When I talked to him about teaching last summer, he described his style of teaching by comparing it with another style, which he called stake-and-chain teaching. He said that some people treat education like keeping a dog in the backyard. You put down a stake, attach the dog’s chain to it, and the dog can run around in a large circle, but go no further. He said he viewed learning like a clearing. His job was to show the students this open space and help them learn to explore it. Not only that, though, he also wanted them to know that there was even more beyond that clearing that they could look into when they were finished here. He wanted us to explore as much as we could.
The Whitman passage I read earlier begins, “I bequeath myself to the dirt to grow from the grass I love,/If you want me again look for me under your boot-soles.” I have not, nor will I now, look for Dibble in the grass beneath my boot-soles. I will look for him in the leaves of books, not leaves of grass. Every time I teach Whitman, I remember that ideas matter, that who we are and how we know ourselves matters.
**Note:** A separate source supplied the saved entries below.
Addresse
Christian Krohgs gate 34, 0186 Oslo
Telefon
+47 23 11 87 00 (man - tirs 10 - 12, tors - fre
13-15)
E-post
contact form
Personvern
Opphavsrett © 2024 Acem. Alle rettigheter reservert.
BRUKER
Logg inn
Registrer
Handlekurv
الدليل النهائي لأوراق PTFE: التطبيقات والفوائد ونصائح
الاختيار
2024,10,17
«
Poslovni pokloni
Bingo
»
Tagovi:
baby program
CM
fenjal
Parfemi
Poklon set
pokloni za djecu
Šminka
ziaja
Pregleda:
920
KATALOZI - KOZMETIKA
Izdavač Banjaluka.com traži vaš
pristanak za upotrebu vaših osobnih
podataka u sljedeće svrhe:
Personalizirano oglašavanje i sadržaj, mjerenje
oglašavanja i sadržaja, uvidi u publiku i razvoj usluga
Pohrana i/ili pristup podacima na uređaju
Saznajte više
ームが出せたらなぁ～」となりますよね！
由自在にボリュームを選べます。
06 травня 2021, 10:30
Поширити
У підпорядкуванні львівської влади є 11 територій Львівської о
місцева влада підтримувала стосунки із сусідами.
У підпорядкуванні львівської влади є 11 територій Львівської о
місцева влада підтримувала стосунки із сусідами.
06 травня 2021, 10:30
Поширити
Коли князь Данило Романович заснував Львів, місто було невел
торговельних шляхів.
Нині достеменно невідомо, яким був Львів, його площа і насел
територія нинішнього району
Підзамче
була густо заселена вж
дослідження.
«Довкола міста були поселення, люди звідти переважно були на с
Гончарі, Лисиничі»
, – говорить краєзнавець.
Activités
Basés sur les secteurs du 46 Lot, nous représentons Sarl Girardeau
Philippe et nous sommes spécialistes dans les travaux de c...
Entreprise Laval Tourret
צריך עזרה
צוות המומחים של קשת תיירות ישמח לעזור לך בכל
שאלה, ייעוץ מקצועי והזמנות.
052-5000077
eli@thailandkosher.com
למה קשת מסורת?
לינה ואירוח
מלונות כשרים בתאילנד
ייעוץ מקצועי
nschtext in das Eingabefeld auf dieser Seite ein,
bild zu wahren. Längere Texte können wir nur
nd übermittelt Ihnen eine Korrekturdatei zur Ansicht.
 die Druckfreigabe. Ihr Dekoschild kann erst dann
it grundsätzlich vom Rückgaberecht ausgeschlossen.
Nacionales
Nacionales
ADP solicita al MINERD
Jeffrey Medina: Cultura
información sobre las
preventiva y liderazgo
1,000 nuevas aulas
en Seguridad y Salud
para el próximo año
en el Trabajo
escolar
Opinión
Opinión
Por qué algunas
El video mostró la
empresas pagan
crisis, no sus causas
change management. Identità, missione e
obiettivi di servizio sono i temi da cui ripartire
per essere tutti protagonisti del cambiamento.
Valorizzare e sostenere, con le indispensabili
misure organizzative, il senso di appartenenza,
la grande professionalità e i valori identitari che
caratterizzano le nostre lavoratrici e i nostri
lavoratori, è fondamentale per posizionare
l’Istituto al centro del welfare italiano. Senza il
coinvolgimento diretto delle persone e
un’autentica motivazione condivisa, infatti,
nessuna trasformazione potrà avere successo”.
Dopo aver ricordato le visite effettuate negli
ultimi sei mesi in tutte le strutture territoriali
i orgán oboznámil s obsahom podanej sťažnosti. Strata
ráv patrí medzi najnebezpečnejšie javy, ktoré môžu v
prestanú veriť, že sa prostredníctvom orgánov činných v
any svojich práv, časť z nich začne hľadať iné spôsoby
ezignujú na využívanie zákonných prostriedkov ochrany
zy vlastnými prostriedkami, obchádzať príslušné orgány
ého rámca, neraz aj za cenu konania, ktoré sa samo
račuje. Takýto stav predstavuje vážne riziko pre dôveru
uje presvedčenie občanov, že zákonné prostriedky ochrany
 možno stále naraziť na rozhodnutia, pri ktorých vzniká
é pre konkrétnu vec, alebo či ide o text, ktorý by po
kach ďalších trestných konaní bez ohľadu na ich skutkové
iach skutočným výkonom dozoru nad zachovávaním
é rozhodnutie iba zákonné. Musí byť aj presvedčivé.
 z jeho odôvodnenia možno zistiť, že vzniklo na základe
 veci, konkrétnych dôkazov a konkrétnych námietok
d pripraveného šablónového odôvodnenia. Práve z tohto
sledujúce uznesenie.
Every time I teach Conrad, I remember his joy at learning, the joy that those of us he taught hope to pass along. Every time I teach, I remember that there are ideas beyond the stake and chain, even beyond the clearing he showed so many of us.
When I walk into my classroom, he is still there, sitting at his desk. I can hear him slapping or thumping it, calling out, “Brown! What do you think about that?” What do I think? I think he changed my life and the lives of so many. We know where we can always find him.